Start of Material for the task

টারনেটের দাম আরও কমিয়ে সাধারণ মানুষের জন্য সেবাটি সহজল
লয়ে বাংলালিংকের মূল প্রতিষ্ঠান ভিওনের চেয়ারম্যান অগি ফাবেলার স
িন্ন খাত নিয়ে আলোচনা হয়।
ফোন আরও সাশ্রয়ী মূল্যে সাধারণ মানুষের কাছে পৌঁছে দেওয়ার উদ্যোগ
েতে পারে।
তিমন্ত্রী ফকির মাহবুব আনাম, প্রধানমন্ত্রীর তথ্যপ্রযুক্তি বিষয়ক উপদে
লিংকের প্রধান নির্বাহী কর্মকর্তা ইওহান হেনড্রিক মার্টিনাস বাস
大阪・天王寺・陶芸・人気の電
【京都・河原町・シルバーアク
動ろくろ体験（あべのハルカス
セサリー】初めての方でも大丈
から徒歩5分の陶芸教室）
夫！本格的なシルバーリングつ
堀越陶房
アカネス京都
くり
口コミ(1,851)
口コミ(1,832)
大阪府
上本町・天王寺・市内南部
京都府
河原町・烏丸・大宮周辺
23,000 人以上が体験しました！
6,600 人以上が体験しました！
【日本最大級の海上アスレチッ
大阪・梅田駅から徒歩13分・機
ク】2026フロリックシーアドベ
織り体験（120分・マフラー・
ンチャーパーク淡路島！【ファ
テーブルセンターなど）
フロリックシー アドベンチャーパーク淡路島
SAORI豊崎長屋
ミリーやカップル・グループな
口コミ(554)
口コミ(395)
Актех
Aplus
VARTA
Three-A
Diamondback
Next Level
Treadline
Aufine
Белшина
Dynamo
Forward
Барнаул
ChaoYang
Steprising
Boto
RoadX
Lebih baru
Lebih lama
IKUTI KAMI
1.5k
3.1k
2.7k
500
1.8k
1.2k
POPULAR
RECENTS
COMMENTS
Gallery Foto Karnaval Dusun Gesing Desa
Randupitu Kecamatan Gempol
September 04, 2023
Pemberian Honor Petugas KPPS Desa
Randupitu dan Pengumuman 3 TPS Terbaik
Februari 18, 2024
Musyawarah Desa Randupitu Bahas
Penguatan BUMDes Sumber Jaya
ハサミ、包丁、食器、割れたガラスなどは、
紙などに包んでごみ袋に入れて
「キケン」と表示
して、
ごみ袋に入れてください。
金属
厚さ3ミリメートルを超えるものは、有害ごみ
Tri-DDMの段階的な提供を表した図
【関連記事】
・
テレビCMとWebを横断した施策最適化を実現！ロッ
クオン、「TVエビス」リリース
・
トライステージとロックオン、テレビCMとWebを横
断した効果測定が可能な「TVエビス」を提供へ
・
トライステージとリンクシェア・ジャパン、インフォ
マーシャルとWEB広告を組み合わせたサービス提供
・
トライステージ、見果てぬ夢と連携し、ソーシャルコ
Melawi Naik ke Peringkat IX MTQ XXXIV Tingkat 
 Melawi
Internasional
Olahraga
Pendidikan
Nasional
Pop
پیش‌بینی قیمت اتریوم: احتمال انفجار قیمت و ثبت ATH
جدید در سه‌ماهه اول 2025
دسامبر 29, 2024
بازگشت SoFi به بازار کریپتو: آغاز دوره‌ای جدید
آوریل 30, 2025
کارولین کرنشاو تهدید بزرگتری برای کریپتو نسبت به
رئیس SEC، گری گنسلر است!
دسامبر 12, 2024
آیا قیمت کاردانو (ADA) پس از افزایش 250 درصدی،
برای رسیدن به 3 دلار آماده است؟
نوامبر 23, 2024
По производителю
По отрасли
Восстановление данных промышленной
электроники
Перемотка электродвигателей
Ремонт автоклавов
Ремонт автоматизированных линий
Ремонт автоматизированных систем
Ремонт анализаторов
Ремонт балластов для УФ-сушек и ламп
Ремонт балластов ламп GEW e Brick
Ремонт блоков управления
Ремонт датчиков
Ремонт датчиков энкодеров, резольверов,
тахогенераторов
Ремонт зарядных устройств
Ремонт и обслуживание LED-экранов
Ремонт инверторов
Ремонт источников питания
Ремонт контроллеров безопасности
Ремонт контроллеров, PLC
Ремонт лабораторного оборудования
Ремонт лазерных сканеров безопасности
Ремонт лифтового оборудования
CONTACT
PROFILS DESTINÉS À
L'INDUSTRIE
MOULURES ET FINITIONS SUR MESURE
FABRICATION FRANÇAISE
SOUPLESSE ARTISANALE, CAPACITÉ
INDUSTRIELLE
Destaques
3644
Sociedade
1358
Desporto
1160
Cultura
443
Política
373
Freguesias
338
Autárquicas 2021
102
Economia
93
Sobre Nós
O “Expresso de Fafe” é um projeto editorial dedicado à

End of Material for the task

Word for word, write out the data.

* [Output]
টারনেটের দাম আরও কমিয়ে সাধারণ মানুষের জন্য সেবাটি সহজল
লয়ে বাংলালিংকের মূল প্রতিষ্ঠান ভিওনের চেয়ারম্যান অগি ফাবেলার স
িন্ন খাত নিয়ে আলোচনা হয়।
ফোন আরও সাশ্রয়ী মূল্যে সাধারণ মানুষের কাছে পৌঁছে দেওয়ার উদ্যোগ
েতে পারে।
তিমন্ত্রী ফকির মাহবুব আনাম, প্রধানমন্ত্রীর তথ্যপ্রযুক্তি বিষয়ক উপদে
লিংকের প্রধান নির্বাহী কর্মকর্তা ইওহান হেনড্রিক মার্টিনাস বাস
大阪・天王寺・陶芸・人気の電
【京都・河原町・シルバーアク
動ろくろ体験（あべのハルカス
セサリー】初めての方でも大丈
から徒歩5分の陶芸教室）
夫！本格的なシルバーリングつ
堀越陶房
アカネス京都
くり
口コミ(1,851)
口コミ(1,832)
大阪府
上本町・天王寺・市内南部
京都府
河原町・烏丸・大宮周辺
23,000 人以上が体験しました！
6,600 人以上が体験しました！
【日本最大級の海上アスレチッ
大阪・梅田駅から徒歩13分・機
ク】2026フロリックシーアドベ
織り体験（120分・マフラー・
ンチャーパーク淡路島！【ファ
テーブルセンターなど）
フロリックシー アドベンチャーパーク淡路島
SAORI豊崎長屋
ミリーやカップル・グループな
口コミ(554)
口コミ(395)
Актех
Aplus
VARTA
Three-A
Diamondback
Next Level
Treadline
Aufine
Белшина
Dynamo
Forward
Барнаул
ChaoYang
Steprising
Boto
RoadX
Lebih baru
Lebih lama
IKUTI KAMI
1.5k
3.1k
2.7k
500
1.8k
1.2k
POPULAR
RECENTS
COMMENTS
Gallery Foto Karnaval Dusun Gesing Desa
Randupitu Kecamatan Gempol
September 04, 2023
Pemberian Honor Petugas KPPS Desa
Randupitu dan Pengumuman 3 TPS Terbaik
Februari 18, 2024
Musyawarah Desa Randupitu Bahas
Penguatan BUMDes Sumber Jaya
ハサミ、包丁、食器、割れたガラスなどは、
紙などに包んでごみ袋に入れて
「キケン」と表示
して、
ごみ袋に入れてください。
金属
厚さ3ミリメートルを超えるものは、有害ごみ
Tri-DDMの段階的な提供を表した図
【関連記事】
・
テレビCMとWebを横断した施策最適化を実現！ロッ
クオン、「TVエビス」リリース
・
トライステージとロックオン、テレビCMとWebを横
断した効果測定が可能な「TVエビス」を提供へ
・
トライステージとリンクシェア・ジャパン、インフォ
マーシャルとWEB広告を組み合わせたサービス提供
・
トライステージ、見果てぬ夢と連携し、ソーシャルコ
Melawi Naik ke Peringkat IX MTQ XXXIV Tingkat 
 Melawi
Internasional
Olahraga
Pendidikan
Nasional
Pop
پیش‌بینی قیمت اتریوم: احتمال انفجار قیمت و ثبت ATH
جدید در سه‌ماهه اول 2025
دسامبر 29, 2024
بازگشت SoFi به بازار کریپتو: آغاز دوره‌ای جدید
آوریل 30, 2025
کارولین کرنشاو تهدید بزرگتری برای کریپتو نسبت به
رئیس SEC، گری گنسلر است!
دسامبر 12, 2024
آیا قیمت کاردانو (ADA) پس از افزایش 250 درصدی،
برای رسیدن به 3 دلار آماده است؟
نوامبر 23, 2024
По производителю
По отрасли
Восстановление данных промышленной
электроники
Перемотка электродвигателей
Ремонт автоклавов
Ремонт автоматизированных линий
Ремонт автоматизированных систем
Ремонт анализаторов
Ремонт балластов для УФ-сушек и ламп
Ремонт балластов ламп GEW e Brick
Ремонт блоков управления
Ремонт датчиков
Ремонт датчиков энкодеров, резольверов,
тахогенераторов
Ремонт зарядных устройств
Ремонт и обслуживание LED-экранов
Ремонт инверторов
Ремонт источников питания
Ремонт контроллеров безопасности
Ремонт контроллеров, PLC
Ремонт лабораторного оборудования
Ремонт лазерных сканеров безопасности
Ремонт лифтового оборудования
CONTACT
PROFILS DESTINÉS À
L'INDUSTRIE
MOULURES ET FINITIONS SUR MESURE
FABRICATION FRANÇAISE
SOUPLESSE ARTISANALE, CAPACITÉ
INDUSTRIELLE
Destaques
3644
Sociedade
1358
Desporto
1160
Cultura
443
Política
373
Freguesias
338
Autárquicas 2021
102
Economia
93
Sobre Nós
O “Expresso de Fafe” é um projeto editorial dedicado à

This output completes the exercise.